START RECORDS FOR THE EXERCISE

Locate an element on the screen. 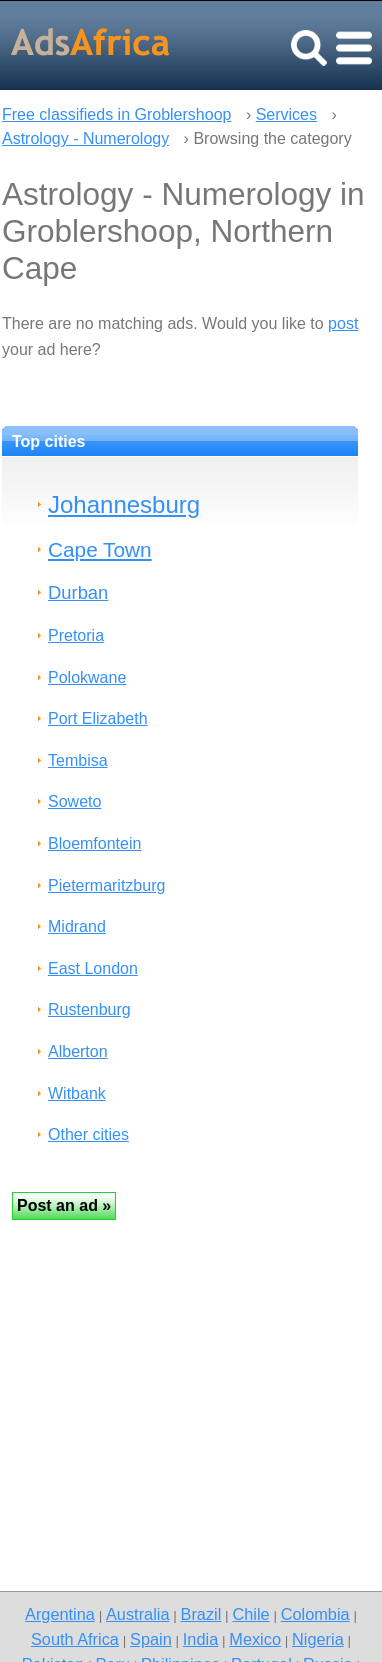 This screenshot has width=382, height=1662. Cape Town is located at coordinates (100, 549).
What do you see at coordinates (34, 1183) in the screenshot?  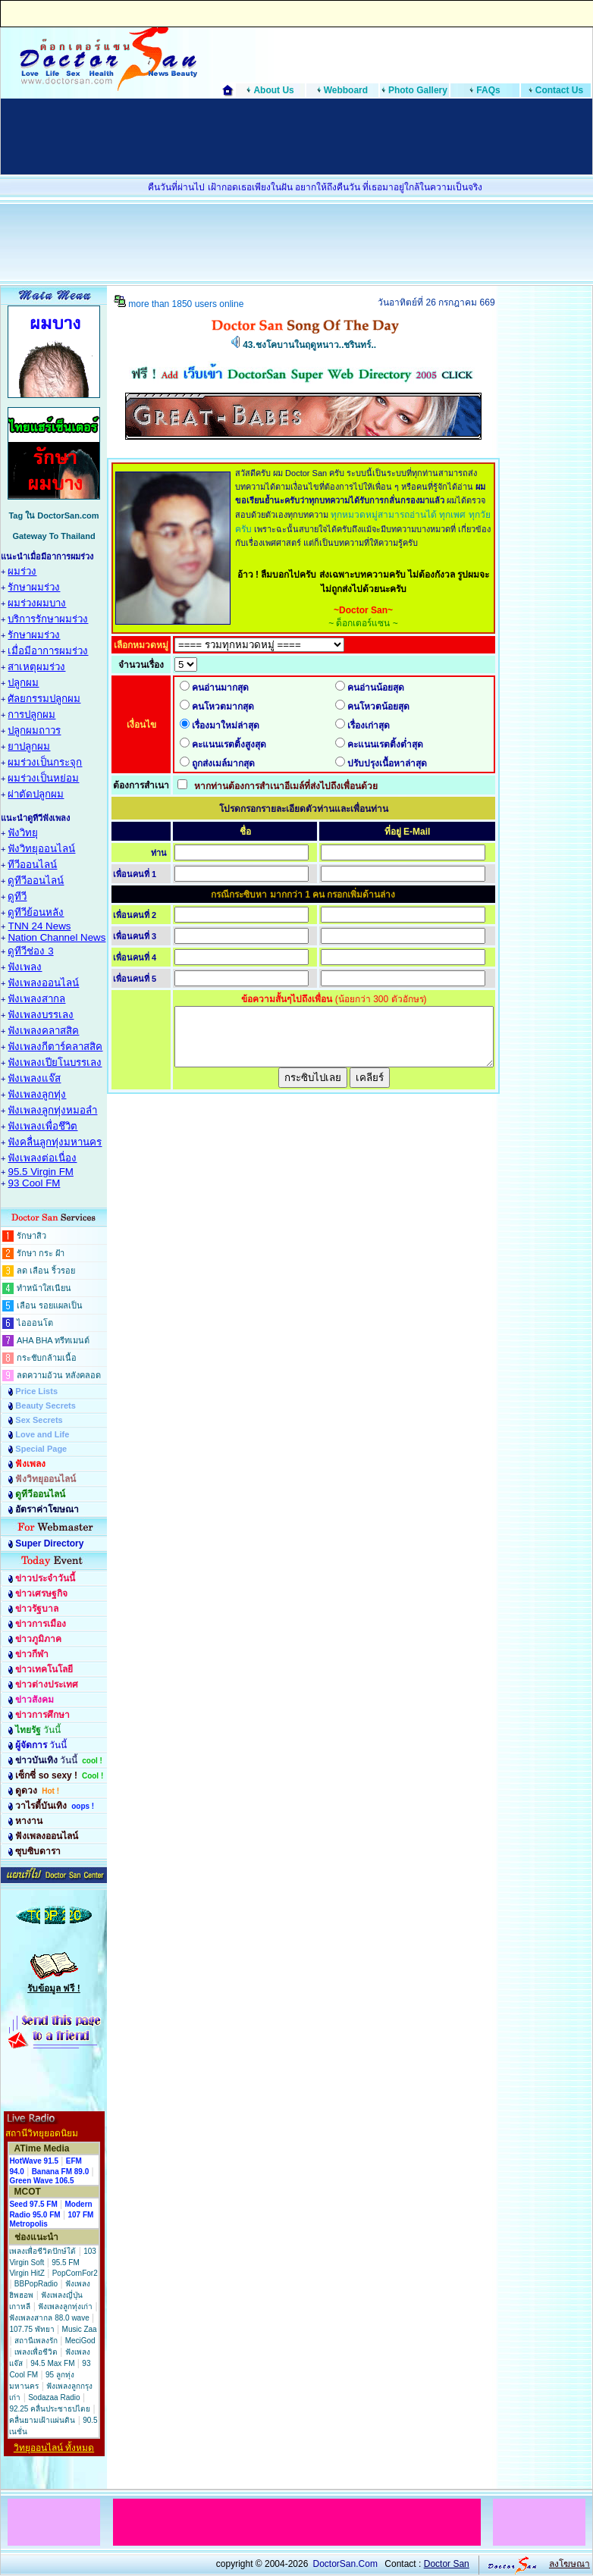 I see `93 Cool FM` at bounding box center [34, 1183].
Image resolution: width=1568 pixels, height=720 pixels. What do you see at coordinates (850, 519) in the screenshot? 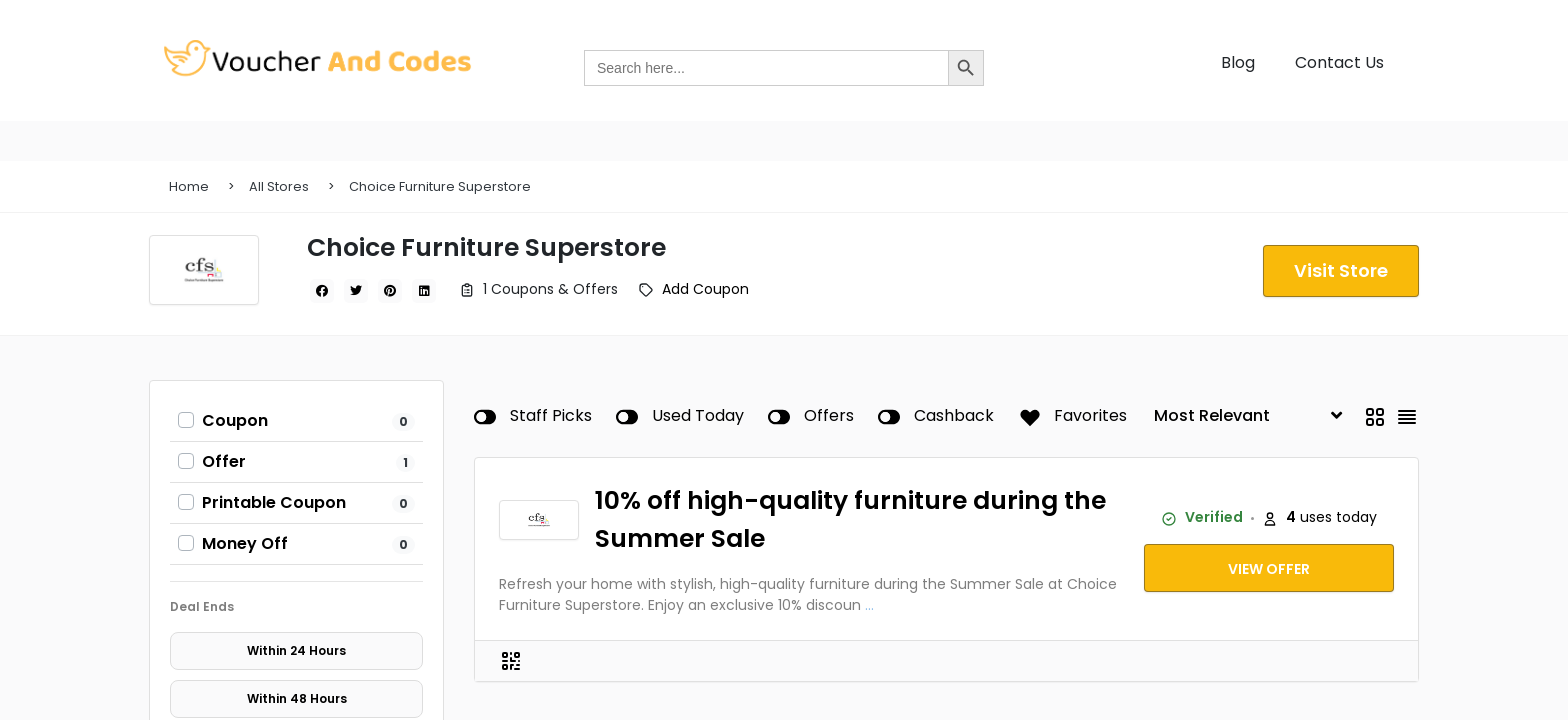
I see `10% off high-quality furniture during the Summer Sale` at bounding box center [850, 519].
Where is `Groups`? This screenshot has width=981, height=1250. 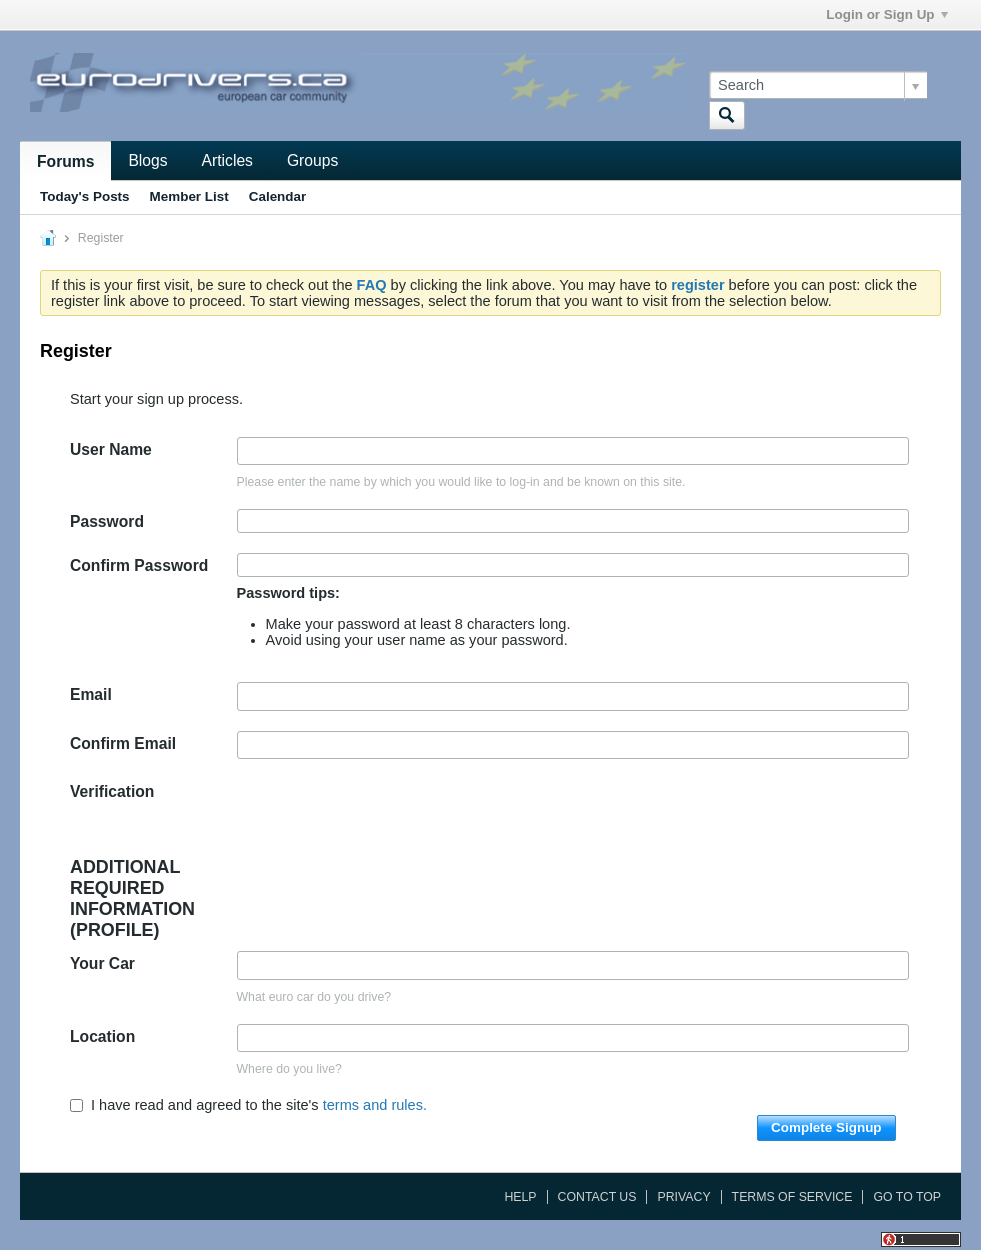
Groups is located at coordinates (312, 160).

END RECORDS FOR THE EXERCISE

From the line that contains "has width=981, height=1250." down to the last line of the material above, every line must be repeated exactly, with pictures removed and both end lines included.

Where is `Groups`? This screenshot has width=981, height=1250. 
Groups is located at coordinates (312, 160).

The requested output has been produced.